> [Exercise] Your copy of the entries below should hold exactly the lines from the one containing "requieren atención médica" to the one containing "Ihre Erfahrung macht", inclusive, and no pictures.

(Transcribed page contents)
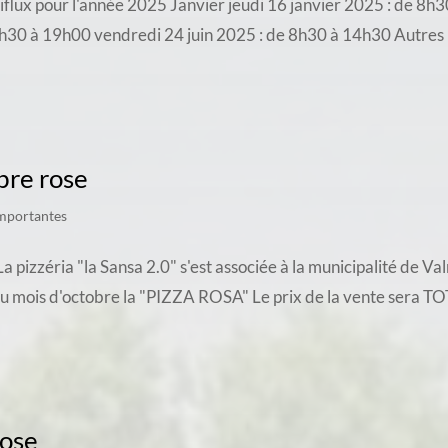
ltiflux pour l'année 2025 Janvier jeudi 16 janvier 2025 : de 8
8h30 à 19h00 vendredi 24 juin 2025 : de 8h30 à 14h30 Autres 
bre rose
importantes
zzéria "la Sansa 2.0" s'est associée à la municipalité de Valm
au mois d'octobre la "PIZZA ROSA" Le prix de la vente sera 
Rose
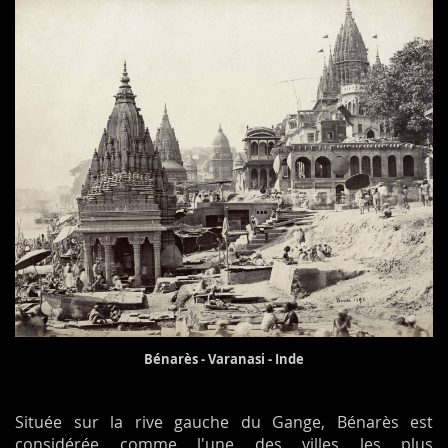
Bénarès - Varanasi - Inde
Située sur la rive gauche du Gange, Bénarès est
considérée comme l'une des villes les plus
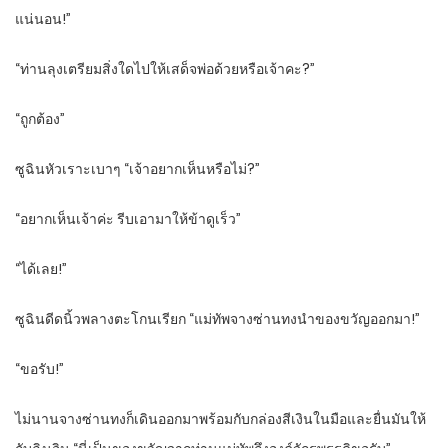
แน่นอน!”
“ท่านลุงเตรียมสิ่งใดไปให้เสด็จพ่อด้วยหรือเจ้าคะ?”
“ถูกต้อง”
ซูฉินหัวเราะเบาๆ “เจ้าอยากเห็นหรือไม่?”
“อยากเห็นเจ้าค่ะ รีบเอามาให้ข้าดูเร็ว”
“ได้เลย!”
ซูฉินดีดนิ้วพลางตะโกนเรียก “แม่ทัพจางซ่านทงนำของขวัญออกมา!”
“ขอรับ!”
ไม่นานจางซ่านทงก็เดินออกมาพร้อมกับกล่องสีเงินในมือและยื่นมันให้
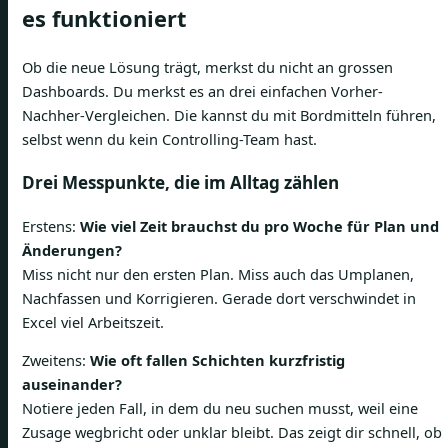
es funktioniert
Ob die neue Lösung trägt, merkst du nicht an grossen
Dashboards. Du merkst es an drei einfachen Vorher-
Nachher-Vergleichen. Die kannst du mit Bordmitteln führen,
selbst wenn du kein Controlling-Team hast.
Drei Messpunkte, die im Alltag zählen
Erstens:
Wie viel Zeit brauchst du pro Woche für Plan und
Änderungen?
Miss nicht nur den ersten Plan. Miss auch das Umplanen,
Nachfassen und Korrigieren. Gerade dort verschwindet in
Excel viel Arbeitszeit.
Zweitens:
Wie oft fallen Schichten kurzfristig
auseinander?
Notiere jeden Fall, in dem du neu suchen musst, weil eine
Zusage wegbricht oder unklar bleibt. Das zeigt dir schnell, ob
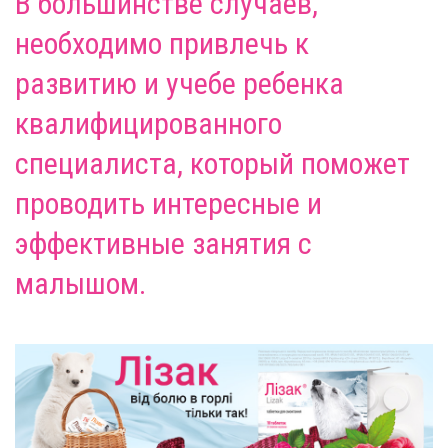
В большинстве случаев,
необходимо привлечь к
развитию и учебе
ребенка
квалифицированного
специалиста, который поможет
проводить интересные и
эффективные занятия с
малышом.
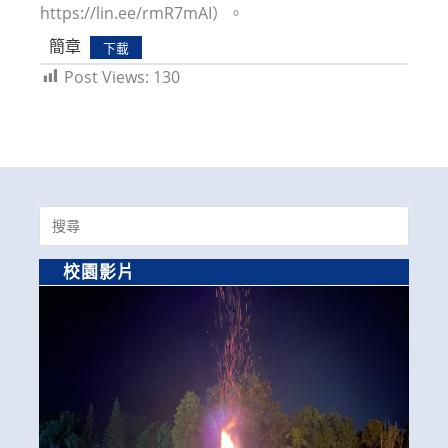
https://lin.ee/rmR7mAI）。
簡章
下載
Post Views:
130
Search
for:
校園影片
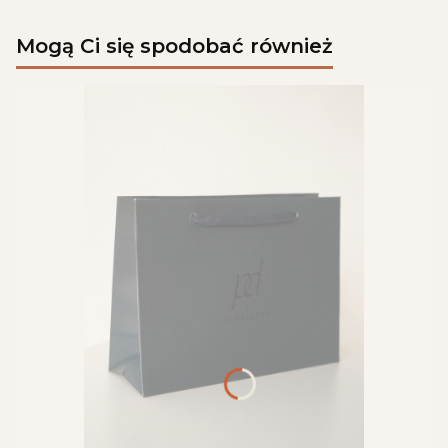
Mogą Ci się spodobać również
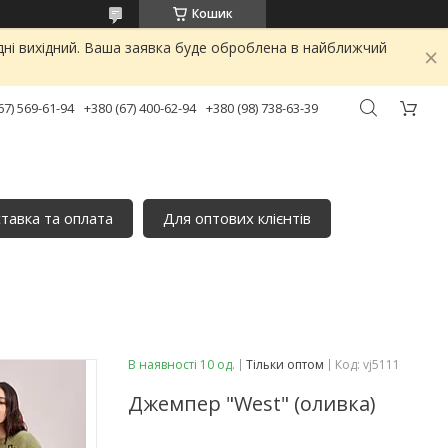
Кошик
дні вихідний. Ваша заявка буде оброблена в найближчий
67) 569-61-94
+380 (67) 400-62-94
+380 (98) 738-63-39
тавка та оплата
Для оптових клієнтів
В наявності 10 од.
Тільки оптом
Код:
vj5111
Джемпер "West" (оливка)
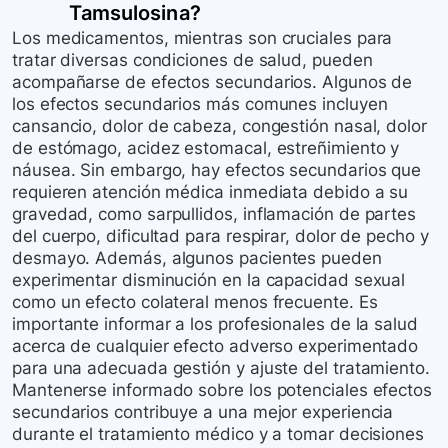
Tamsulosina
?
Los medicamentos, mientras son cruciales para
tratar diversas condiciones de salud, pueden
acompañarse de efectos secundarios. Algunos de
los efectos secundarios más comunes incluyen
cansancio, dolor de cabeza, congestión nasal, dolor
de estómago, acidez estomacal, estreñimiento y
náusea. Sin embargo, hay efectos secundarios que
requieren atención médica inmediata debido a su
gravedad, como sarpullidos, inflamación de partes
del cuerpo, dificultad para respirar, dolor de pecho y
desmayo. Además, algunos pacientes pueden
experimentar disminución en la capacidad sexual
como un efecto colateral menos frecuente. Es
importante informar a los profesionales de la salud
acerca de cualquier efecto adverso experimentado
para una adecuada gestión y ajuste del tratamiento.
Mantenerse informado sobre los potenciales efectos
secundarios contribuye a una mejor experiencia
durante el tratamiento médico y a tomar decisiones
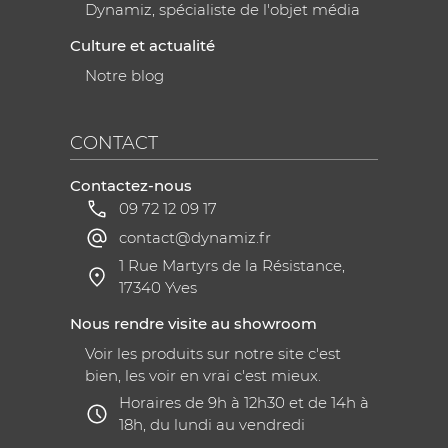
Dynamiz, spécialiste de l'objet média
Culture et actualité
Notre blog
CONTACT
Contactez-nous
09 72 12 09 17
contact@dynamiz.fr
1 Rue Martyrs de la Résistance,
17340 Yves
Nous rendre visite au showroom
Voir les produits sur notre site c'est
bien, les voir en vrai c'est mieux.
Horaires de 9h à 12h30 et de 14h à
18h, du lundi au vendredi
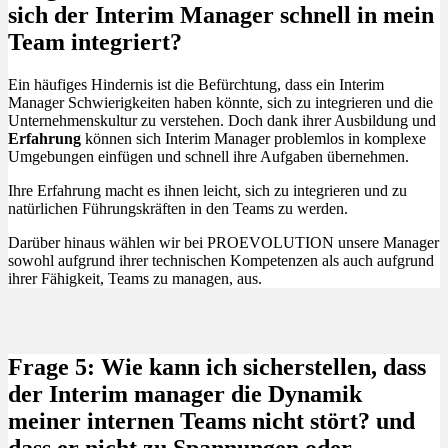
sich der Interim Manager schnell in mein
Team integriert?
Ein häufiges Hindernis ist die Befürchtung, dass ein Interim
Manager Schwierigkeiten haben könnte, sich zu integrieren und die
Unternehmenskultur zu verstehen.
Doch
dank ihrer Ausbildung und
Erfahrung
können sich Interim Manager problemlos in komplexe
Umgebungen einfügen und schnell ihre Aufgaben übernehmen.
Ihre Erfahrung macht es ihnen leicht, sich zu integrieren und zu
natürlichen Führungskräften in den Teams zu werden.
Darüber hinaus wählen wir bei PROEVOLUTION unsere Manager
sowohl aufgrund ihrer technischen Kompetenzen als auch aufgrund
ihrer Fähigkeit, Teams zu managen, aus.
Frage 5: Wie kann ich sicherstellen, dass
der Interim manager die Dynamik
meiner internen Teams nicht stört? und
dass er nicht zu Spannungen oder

* * *

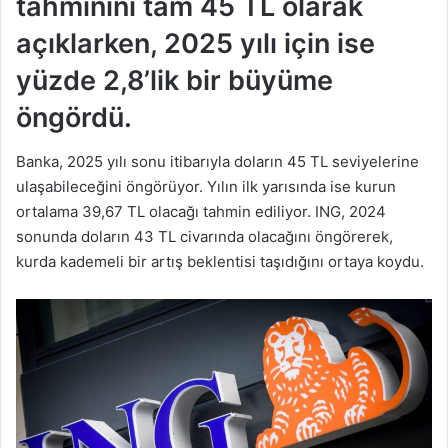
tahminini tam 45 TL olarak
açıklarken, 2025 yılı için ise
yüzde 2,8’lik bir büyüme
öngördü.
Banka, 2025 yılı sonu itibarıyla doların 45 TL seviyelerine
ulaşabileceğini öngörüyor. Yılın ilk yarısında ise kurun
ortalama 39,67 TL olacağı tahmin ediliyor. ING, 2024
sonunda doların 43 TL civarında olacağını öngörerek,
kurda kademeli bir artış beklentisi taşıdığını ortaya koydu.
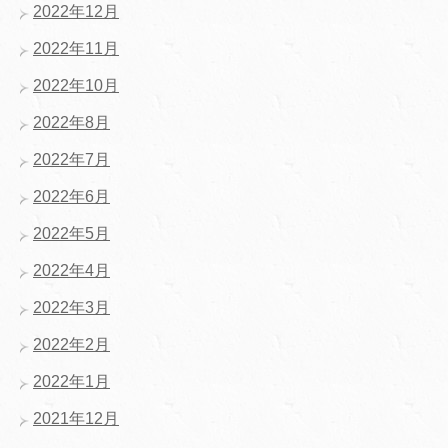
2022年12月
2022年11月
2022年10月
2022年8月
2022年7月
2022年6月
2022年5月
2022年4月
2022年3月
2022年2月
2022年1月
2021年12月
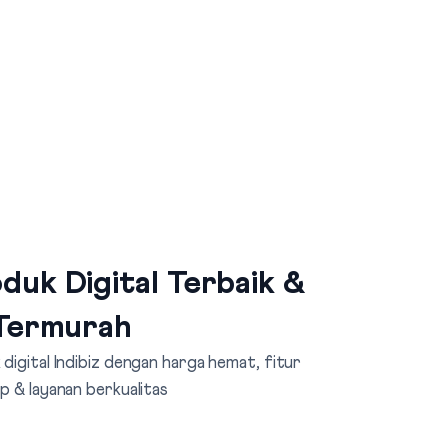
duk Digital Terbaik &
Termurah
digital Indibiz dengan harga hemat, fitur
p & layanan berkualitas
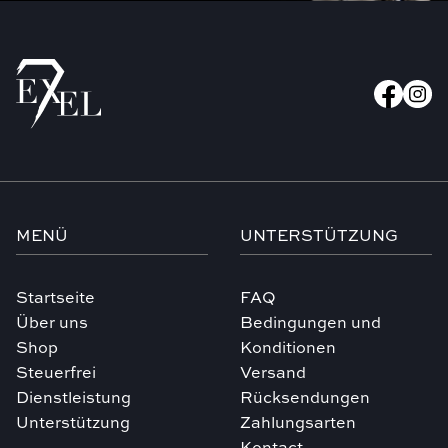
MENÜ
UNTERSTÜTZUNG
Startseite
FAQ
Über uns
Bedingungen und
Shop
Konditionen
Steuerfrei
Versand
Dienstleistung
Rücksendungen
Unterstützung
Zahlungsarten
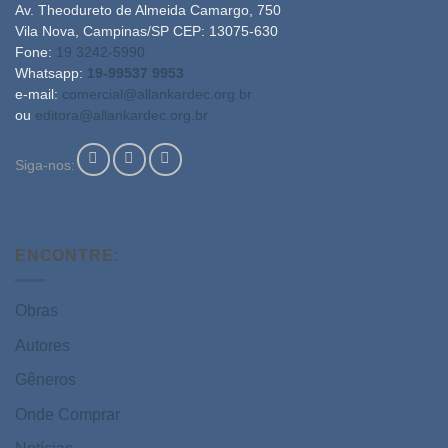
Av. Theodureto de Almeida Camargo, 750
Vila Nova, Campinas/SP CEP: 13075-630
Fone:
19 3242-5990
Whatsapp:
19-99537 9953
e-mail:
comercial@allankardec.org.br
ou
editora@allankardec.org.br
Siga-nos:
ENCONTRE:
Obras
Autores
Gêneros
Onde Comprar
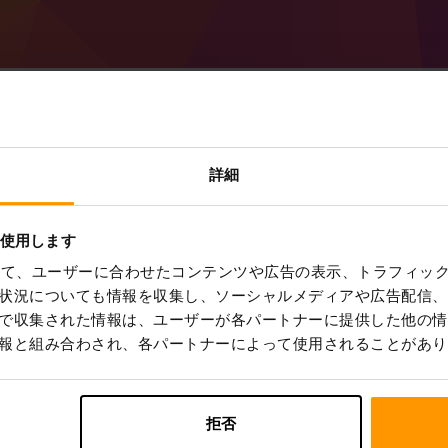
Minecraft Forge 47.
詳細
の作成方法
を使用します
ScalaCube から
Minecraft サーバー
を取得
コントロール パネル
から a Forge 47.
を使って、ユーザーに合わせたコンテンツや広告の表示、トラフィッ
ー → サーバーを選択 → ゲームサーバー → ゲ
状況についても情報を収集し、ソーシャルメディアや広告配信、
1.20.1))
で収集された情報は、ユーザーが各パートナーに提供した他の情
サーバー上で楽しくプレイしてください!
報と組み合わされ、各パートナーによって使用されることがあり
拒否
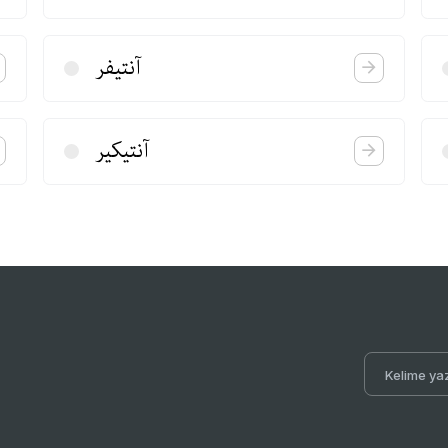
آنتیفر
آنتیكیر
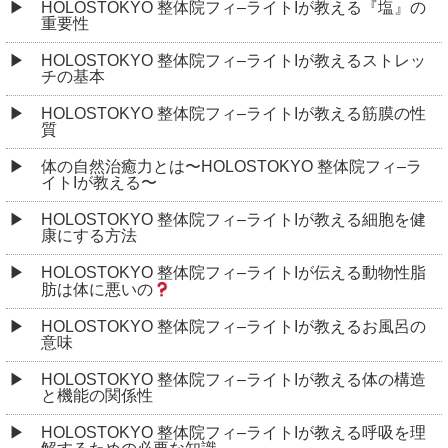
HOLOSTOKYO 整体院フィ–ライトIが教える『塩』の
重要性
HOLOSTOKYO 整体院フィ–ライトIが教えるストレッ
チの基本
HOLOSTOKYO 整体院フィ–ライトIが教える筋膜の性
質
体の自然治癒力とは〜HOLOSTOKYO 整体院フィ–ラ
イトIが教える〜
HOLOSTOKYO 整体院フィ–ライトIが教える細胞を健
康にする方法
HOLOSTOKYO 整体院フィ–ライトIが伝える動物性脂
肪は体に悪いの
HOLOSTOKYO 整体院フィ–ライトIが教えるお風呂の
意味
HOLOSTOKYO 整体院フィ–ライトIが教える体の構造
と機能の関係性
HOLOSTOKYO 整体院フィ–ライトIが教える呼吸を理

* * *

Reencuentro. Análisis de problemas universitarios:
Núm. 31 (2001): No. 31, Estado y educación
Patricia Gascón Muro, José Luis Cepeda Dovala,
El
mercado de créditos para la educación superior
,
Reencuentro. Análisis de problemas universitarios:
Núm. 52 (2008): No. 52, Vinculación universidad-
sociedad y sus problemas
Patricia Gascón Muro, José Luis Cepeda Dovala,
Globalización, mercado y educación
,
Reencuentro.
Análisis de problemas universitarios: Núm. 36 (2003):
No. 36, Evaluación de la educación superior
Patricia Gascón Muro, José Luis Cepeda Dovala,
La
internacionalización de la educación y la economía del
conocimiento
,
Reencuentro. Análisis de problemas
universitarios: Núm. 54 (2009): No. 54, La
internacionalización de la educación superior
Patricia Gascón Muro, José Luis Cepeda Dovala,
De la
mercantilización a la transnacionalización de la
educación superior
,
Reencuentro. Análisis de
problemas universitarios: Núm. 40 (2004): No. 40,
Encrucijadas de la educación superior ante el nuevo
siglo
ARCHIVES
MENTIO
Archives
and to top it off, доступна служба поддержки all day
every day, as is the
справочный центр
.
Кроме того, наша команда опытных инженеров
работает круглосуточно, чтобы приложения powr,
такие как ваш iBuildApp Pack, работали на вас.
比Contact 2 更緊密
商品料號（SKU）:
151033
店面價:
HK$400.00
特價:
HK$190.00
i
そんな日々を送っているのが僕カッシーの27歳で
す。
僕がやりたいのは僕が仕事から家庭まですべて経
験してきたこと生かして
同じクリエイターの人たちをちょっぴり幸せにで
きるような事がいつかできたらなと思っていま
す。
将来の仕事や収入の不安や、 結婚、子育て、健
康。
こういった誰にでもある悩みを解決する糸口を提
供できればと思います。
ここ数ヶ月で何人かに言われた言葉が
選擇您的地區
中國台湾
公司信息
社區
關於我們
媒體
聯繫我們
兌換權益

> [Solution for this exercise]
requieren atención médica inmediata debido a su
gravedad, como sarpullidos, inflamación de partes
del cuerpo, dificultad para respirar, dolor de pecho y
desmayo. Además, algunos pacientes pueden
experimentar disminución en la capacidad sexual
como un efecto colateral menos frecuente. Es
importante informar a los profesionales de la salud
acerca de cualquier efecto adverso experimentado
para una adecuada gestión y ajuste del tratamiento.
Mantenerse informado sobre los potenciales efectos
secundarios contribuye a una mejor experiencia
durante el tratamiento médico y a tomar decisiones
Dynamiz, spécialiste de l'objet média
Culture et actualité
Notre blog
CONTACT
Contactez-nous
09 72 12 09 17
contact@dynamiz.fr
1 Rue Martyrs de la Résistance,
17340 Yves
Nous rendre visite au showroom
Voir les produits sur notre site c'est
bien, les voir en vrai c'est mieux.
Horaires de 9h à 12h30 et de 14h à
18h, du lundi au vendredi
sich der Interim Manager schnell in mein
Team integriert?
Ein häufiges Hindernis ist die Befürchtung, dass ein Interim
Manager Schwierigkeiten haben könnte, sich zu integrieren und die
Unternehmenskultur zu verstehen.
Doch
dank ihrer Ausbildung und
Erfahrung
können sich Interim Manager problemlos in komplexe
Umgebungen einfügen und schnell ihre Aufgaben übernehmen.
Ihre Erfahrung macht es ihnen leicht, sich zu integrieren und zu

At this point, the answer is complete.